→ Work request: Below are some records; give them all again exactly, but not the pictures.

→ Given data:

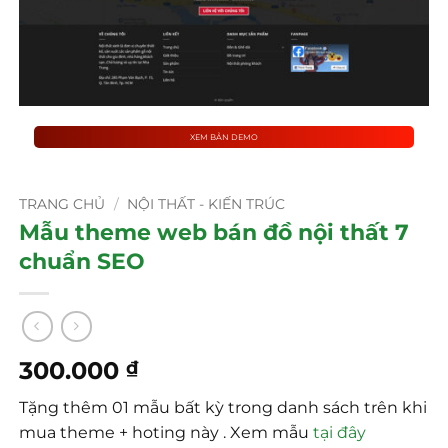
XEM BẢN DEMO
TRANG CHỦ
/
NỘI THẤT - KIẾN TRÚC
Mẫu theme web bán đồ nội thất 7
chuẩn SEO
300.000
₫
Tặng thêm 01 mẫu bất kỳ trong danh sách trên khi
mua theme + hoting này . Xem mẫu
tại đây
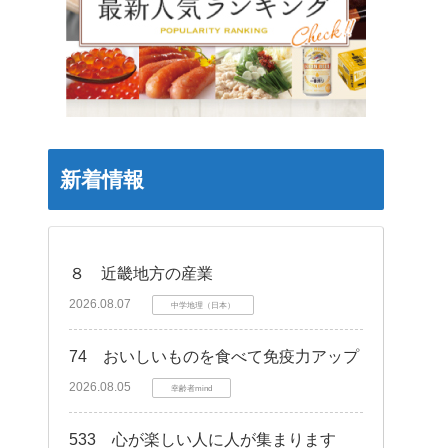
新着情報
８ 近畿地方の産業
2026.08.07
中学地理（日本）
74 おいしいものを食べて免疫力アップ
2026.08.05
幸齢者mind
533 心が楽しい人に人が集まります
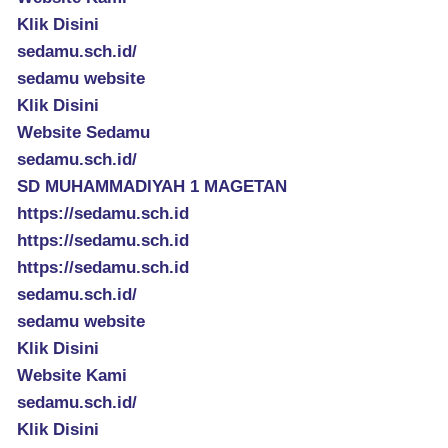
Klik Disini
sedamu.sch.id/
sedamu website
Klik Disini
Website Sedamu
sedamu.sch.id/
SD MUHAMMADIYAH 1 MAGETAN
https://sedamu.sch.id
https://sedamu.sch.id
https://sedamu.sch.id
sedamu.sch.id/
sedamu website
Klik Disini
Website Kami
sedamu.sch.id/
Klik Disini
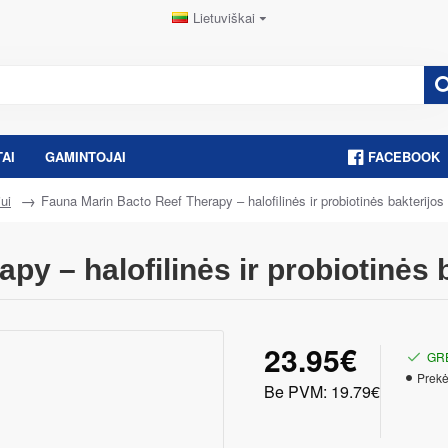
Lietuviškai
AI
GAMINTOJAI
FACEBOOK
ui
Fauna Marin Bacto Reef Therapy – halofilinės ir probiotinės bakterijos
y – halofilinės ir probiotinės 
23.95€
GR
Prekė
Be PVM: 19.79€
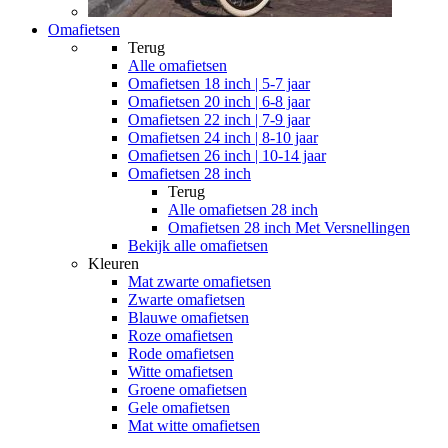
Omafietsen
Terug
Alle
omafietsen
Omafietsen 18 inch | 5-7 jaar
Omafietsen 20 inch | 6-8 jaar
Omafietsen 22 inch | 7-9 jaar
Omafietsen 24 inch | 8-10 jaar
Omafietsen 26 inch | 10-14 jaar
Omafietsen 28 inch
Terug
Alle
omafietsen 28 inch
Omafietsen 28 inch Met Versnellingen
Bekijk alle omafietsen
Kleuren
Mat zwarte omafietsen
Zwarte omafietsen
Blauwe omafietsen
Roze omafietsen
Rode omafietsen
Witte omafietsen
Groene omafietsen
Gele omafietsen
Mat witte omafietsen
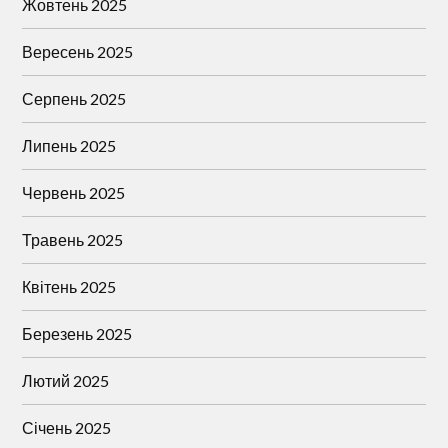
Жовтень 2025
Вересень 2025
Серпень 2025
Липень 2025
Червень 2025
Травень 2025
Квітень 2025
Березень 2025
Лютий 2025
Січень 2025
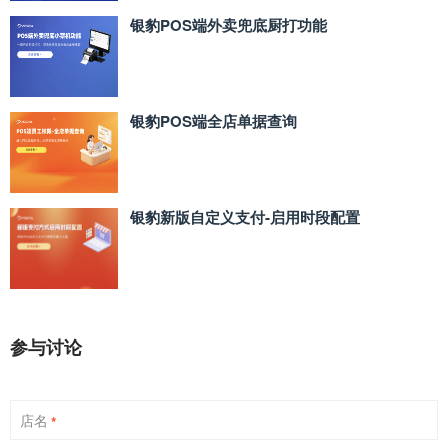
银豹POS端外卖兜底厨打功能
银豹POS端全店单据查询
银豹新版自定义支付‑启用时段配置
参与讨论
店名
*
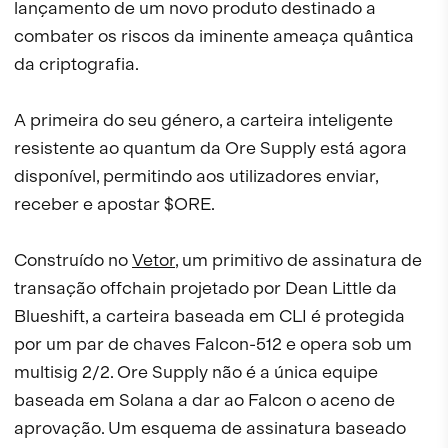
lançamento de um novo produto destinado a
combater os riscos da iminente ameaça quântica
da criptografia.
A primeira do seu género, a carteira inteligente
resistente ao quantum da Ore Supply está agora
disponível, permitindo aos utilizadores enviar,
receber e apostar $ORE.
Construído no
Vetor
, um primitivo de assinatura de
transação offchain projetado por Dean Little da
Blueshift, a carteira baseada em CLI é protegida
por um par de chaves Falcon-512 e opera sob um
multisig 2/2. Ore Supply não é a única equipe
baseada em Solana a dar ao Falcon o aceno de
aprovação. Um esquema de assinatura baseado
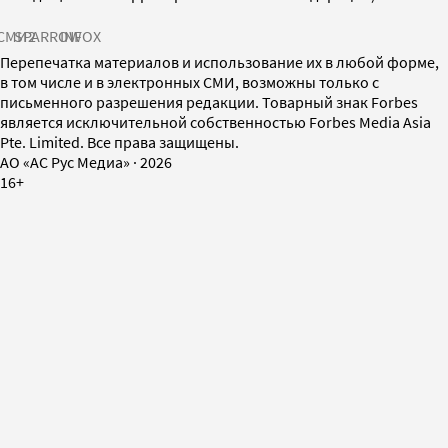
СМИ2
SPARROW
INFOX
Перепечатка материалов и использование их в любой форме,
в том числе и в электронных СМИ, возможны только с
письменного разрешения редакции. Товарный знак Forbes
является исключительной собственностью Forbes Media Asia
Pte. Limited. Все права защищены.
AO «АС Рус Медиа»
·
2026
16+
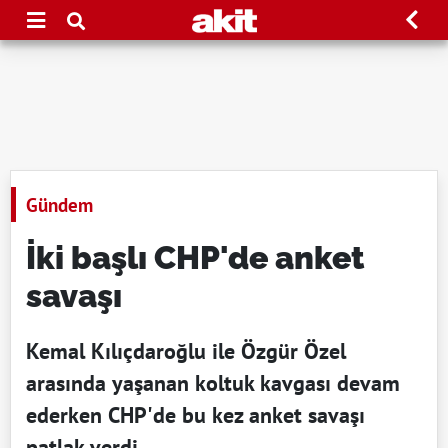
Gündem
İki başlı CHP'de anket
savaşı
Kemal Kılıçdaroğlu ile Özgür Özel
arasında yaşanan koltuk kavgası devam
ederken CHP'de bu kez anket savaşı
patlak verdi.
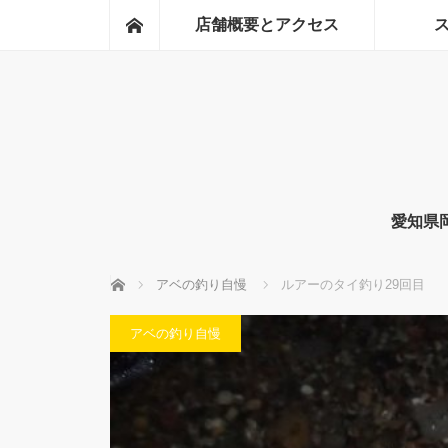
ホーム
店舗概要とアクセス
愛知県
ホーム
アベの釣り自慢
ルアーのタイ釣り29回目
アベの釣り自慢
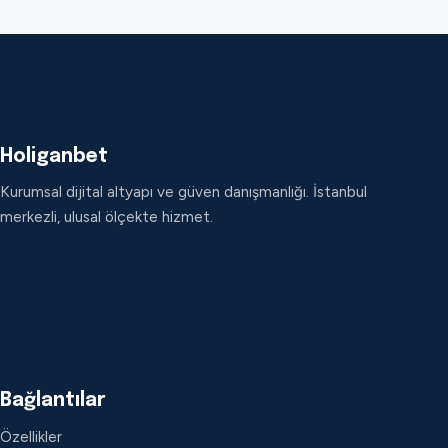
Holiganbet
Kurumsal dijital altyapı ve güven danışmanlığı. İstanbul
merkezli, ulusal ölçekte hizmet.
Bağlantılar
Özellikler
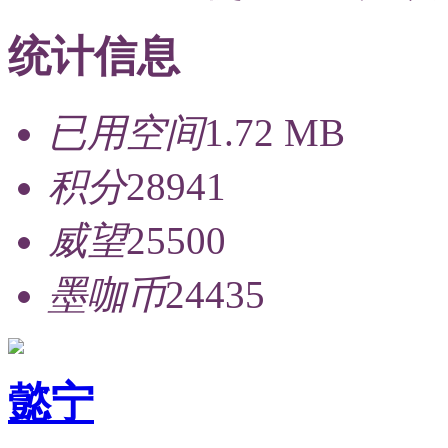
统计信息
已用空间
1.72 MB
积分
28941
威望
25500
墨咖币
24435
懿宁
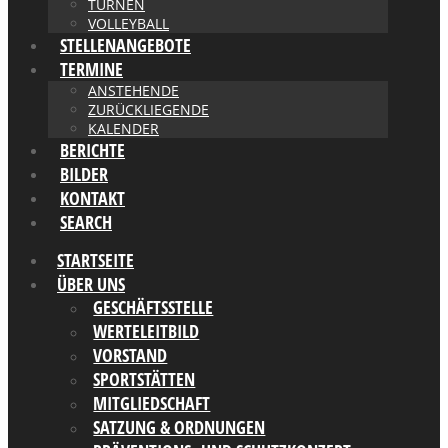
TURNEN
VOLLEYBALL
STELLENANGEBOTE
TERMINE
ANSTEHENDE
ZURÜCKLIEGENDE
KALENDER
BERICHTE
BILDER
KONTAKT
SEARCH
STARTSEITE
ÜBER UNS
GESCHÄFTSSTELLE
WERTELEITBILD
VORSTAND
SPORTSTÄTTEN
MITGLIEDSCHAFT
SATZUNG & ORDNUNGEN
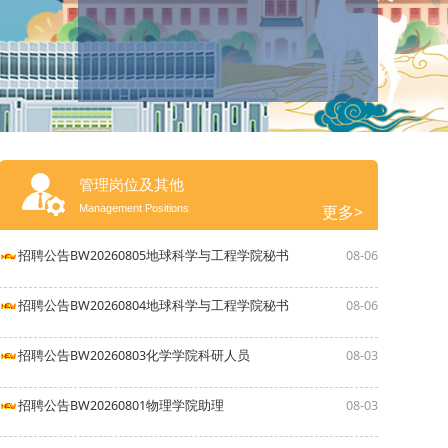
管理岗位及其他
更多>
Management Positions
招聘公告BW20260805地球科学与工程学院秘书
08-06
招聘公告BW20260804地球科学与工程学院秘书
08-06
招聘公告BW20260803化学学院科研人员
08-03
招聘公告BW20260801物理学院助理
08-03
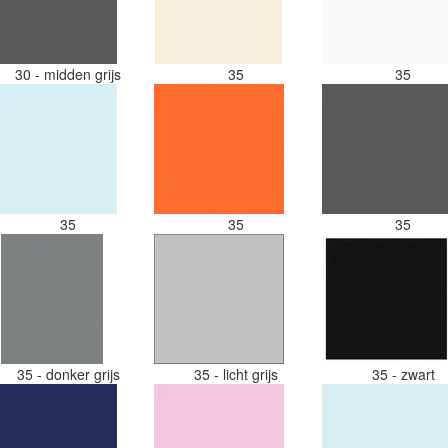
30 - midden grijs
35
35
35
35
35
35 - donker grijs
35 - licht grijs
35 - zwart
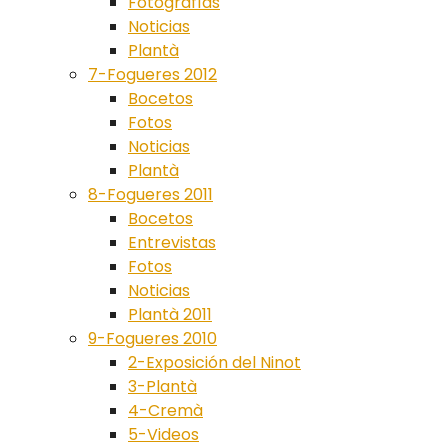
Fotografías
Noticias
Plantà
7-Fogueres 2012
Bocetos
Fotos
Noticias
Plantà
8-Fogueres 2011
Bocetos
Entrevistas
Fotos
Noticias
Plantà 2011
9-Fogueres 2010
2-Exposición del Ninot
3-Plantà
4-Cremà
5-Videos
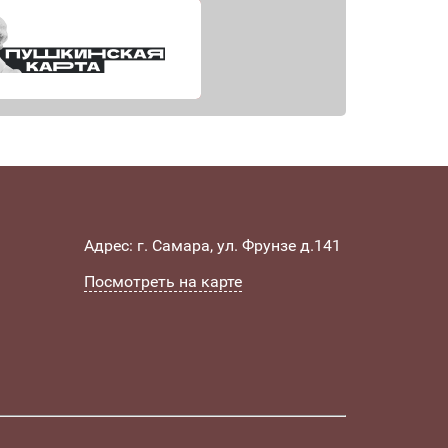
Адрес: г. Самара, ул. Фрунзе д.141
Посмотреть на карте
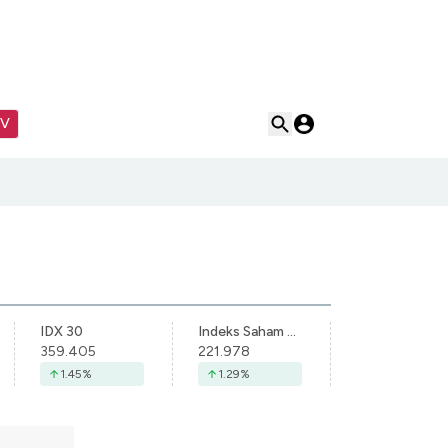
TV
IDX 30
Indeks Saham Syariah Indonesia
359.405
221.978
1.45
%
1.29
%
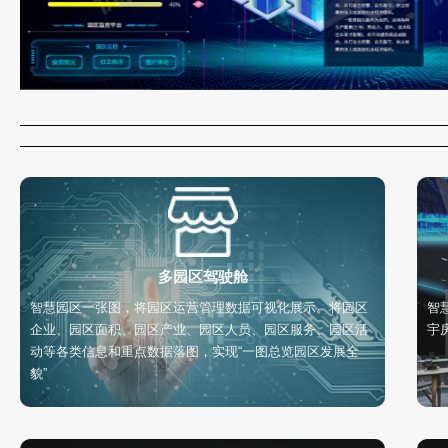
多园区驾驶舱
智慧园区一张图，将园区运营管理数据可视化展示。将园区
智
企业、园区面积、园区产业、园区人员、园区服务、园区活
宇
动等各类信息和重点数据落图，实现“一图总览园区发展全
貌”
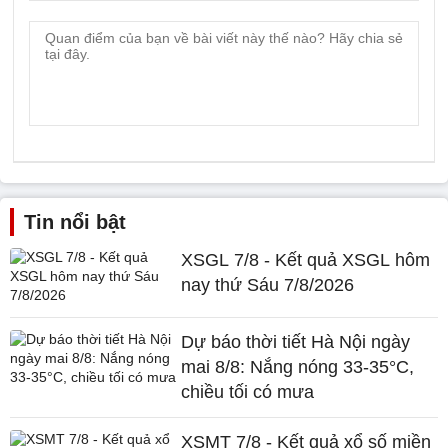
Tin nổi bật
XSGL 7/8 - Kết quả XSGL hôm
nay thứ Sáu 7/8/2026
Dự báo thời tiết Hà Nội ngày
mai 8/8: Nắng nóng 33-35°C,
chiều tối có mưa
XSMT 7/8 - Kết quả xổ số miền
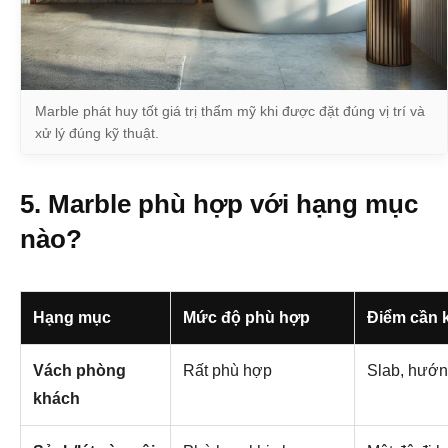
Marble phát huy tốt giá trị thẩm mỹ khi được đặt đúng vị trí và
xử lý đúng kỹ thuật.
5. Marble phù hợp với hạng mục
nào?
Hạng mục
Mức độ phù hợp
Điểm cần k
Vách phòng
Rất phù hợp
Slab, hướn
khách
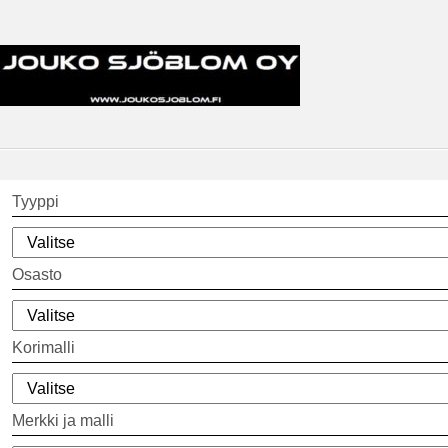
Tyyppi
Osasto
Korimalli
Merkki ja malli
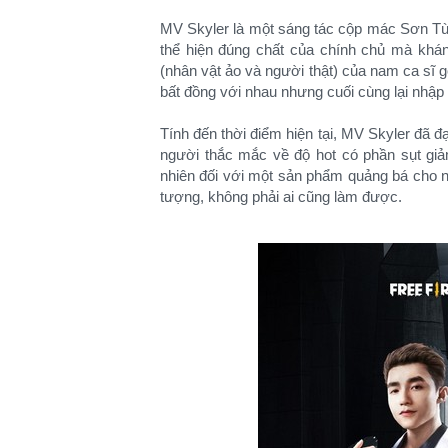
MV Skyler là một sáng tác cộp mác Sơn Tùng
thể hiện đúng chất của chính chủ mà khán
(nhân vật ảo và người thật) của nam ca sĩ gố
bất đồng với nhau nhưng cuối cùng lại nhập 
Tính đến thời điểm hiện tại, MV Skyler đã đ
người thắc mắc về độ hot có phần sụt gi
nhiên đối với một sản phẩm quảng bá cho n
tượng, không phải ai cũng làm được.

→ Answer to this task:
XEM BẢN DEMO
TRANG CHỦ
/
NỘI THẤT - KIẾN TRÚC
Mẫu theme web bán đồ nội thất 7
chuẩn SEO
300.000
₫
Tặng thêm 01 mẫu bất kỳ trong danh sách trên khi
mua theme + hoting này . Xem mẫu
tại đây
新着情報
８ 近畿地方の産業
2026.08.07
中学地理（日本）
74 おいしいものを食べて免疫力アップ
2026.08.05
幸齢者mind
533 心が楽しい人に人が集まります
Klik Disini
sedamu.sch.id/
sedamu website
Klik Disini
Website Sedamu
sedamu.sch.id/
SD MUHAMMADIYAH 1 MAGETAN
https://sedamu.sch.id
https://sedamu.sch.id
https://sedamu.sch.id
sedamu.sch.id/
sedamu website
Klik Disini
Website Kami
sedamu.sch.id/
Klik Disini
Lietuviškai
AI
GAMINTOJAI
FACEBOOK
ui
Fauna Marin Bacto Reef Therapy – halofilinės ir probiotinės bakterijos
y – halofilinės ir probiotinės 
23.95€
GR
Prekė
Be PVM: 19.79€
Omafietsen
Terug
Alle
omafietsen
Omafietsen 18 inch | 5-7 jaar
Omafietsen 20 inch | 6-8 jaar
Omafietsen 22 inch | 7-9 jaar
Omafietsen 24 inch | 8-10 jaar
Omafietsen 26 inch | 10-14 jaar
Omafietsen 28 inch
Terug
Alle
omafietsen 28 inch
Omafietsen 28 inch Met Versnellingen
Bekijk alle omafietsen
Kleuren
Mat zwarte omafietsen
Zwarte omafietsen
Blauwe omafietsen
Roze omafietsen
Rode omafietsen
Witte omafietsen
Groene omafietsen
Gele omafietsen
Mat witte omafietsen
Жовтень 2025
Вересень 2025
Серпень 2025
Липень 2025
Червень 2025
Травень 2025
Квітень 2025
Березень 2025
Лютий 2025
Січень 2025
银豹POS端外卖兜底厨打功能
银豹POS端全店单据查询
银豹新版自定义支付‑启用时段配置
参与讨论
店名
*
lançamento de um novo produto destinado a
combater os riscos da iminente ameaça quântica
da criptografia.
A primeira do seu género, a carteira inteligente
resistente ao quantum da Ore Supply está agora
disponível, permitindo aos utilizadores enviar,
receber e apostar $ORE.
Construído no
Vetor
, um primitivo de assinatura de
transação offchain projetado por Dean Little da
Blueshift, a carteira baseada em CLI é protegida
por um par de chaves Falcon-512 e opera sob um
multisig 2/2. Ore Supply não é a única equipe
baseada em Solana a dar ao Falcon o aceno de
aprovação. Um esquema de assinatura baseado
СМИ2
SPARROW
INFOX
Перепечатка материалов и использование их в любой форме,
в том числе и в электронных СМИ, возможны только с
письменного разрешения редакции. Товарный знак Forbes
является исключительной собственностью Forbes Media Asia
Pte. Limited. Все права защищены.
AO «АС Рус Медиа»
·
2026
16+
Gündem
İki başlı CHP'de anket
savaşı
Kemal Kılıçdaroğlu ile Özgür Özel
arasında yaşanan koltuk kavgası devam
ederken CHP'de bu kez anket savaşı
patlak verdi.
ホーム
店舗概要とアクセス
愛知県
ホーム
アベの釣り自慢
ルアーのタイ釣り29回目
アベの釣り自慢
Holiganbet
Kurumsal dijital altyapı ve güven danışmanlığı. İstanbul
merkezli, ulusal ölçekte hizmet.
Bağlantılar
Özellikler
统计信息
已用空间
1.72 MB
积分
28941
威望
25500
墨咖币
24435
懿宁
TURNEN
VOLLEYBALL
STELLENANGEBOTE
TERMINE
ANSTEHENDE
ZURÜCKLIEGENDE
KALENDER
BERICHTE
BILDER
KONTAKT
SEARCH
STARTSEITE
ÜBER UNS
GESCHÄFTSSTELLE
WERTELEITBILD
VORSTAND
SPORTSTÄTTEN
MITGLIEDSCHAFT
SATZUNG & ORDNUNGEN
管理岗位及其他
更多>
Management Positions
招聘公告BW20260805地球科学与工程学院秘书
08-06
招聘公告BW20260804地球科学与工程学院秘书
08-06
招聘公告BW20260803化学学院科研人员
08-03
招聘公告BW20260801物理学院助理
08-03
30 - midden grijs
35
35
35
35
35
35 - donker grijs
35 - licht grijs
35 - zwart
Fotografías
Noticias
Plantà
7-Fogueres 2012
Bocetos
Fotos
Noticias
Plantà
8-Fogueres 2011
Bocetos
Entrevistas
Fotos
Noticias
Plantà 2011
9-Fogueres 2010
2-Exposición del Ninot
3-Plantà
4-Cremà
5-Videos
Адрес: г. Самара, ул. Фрунзе д.141
Посмотреть на карте
TV
IDX 30
Indeks Saham Syariah Indonesia
359.405
221.978
1.45
%
1.29
%
多园区驾驶舱
智慧园区一张图，将园区运营管理数据可视化展示。将园区
智
企业、园区面积、园区产业、园区人员、园区服务、园区活
宇
动等各类信息和重点数据落图，实现“一图总览园区发展全
貌”
Tin nổi bật
XSGL 7/8 - Kết quả XSGL hôm
nay thứ Sáu 7/8/2026
Dự báo thời tiết Hà Nội ngày
mai 8/8: Nắng nóng 33-35°C,
chiều tối có mưa
XSMT 7/8 - Kết quả xổ số miền
Marble phát huy tốt giá trị thẩm mỹ khi được đặt đúng vị trí và
xử lý đúng kỹ thuật.
5. Marble phù hợp với hạng mục
nào?
Hạng mục
Mức độ phù hợp
Điểm cần k
Vách phòng
Rất phù hợp
Slab, hướn
khách
Tyyppi
Osasto
Korimalli
Merkki ja malli
MV Skyler là một sáng tác cộp mác Sơn Tùng
thể hiện đúng chất của chính chủ mà khán
(nhân vật ảo và người thật) của nam ca sĩ gố
bất đồng với nhau nhưng cuối cùng lại nhập 
Tính đến thời điểm hiện tại, MV Skyler đã đ
người thắc mắc về độ hot có phần sụt gi
nhiên đối với một sản phẩm quảng bá cho n
tượng, không phải ai cũng làm được.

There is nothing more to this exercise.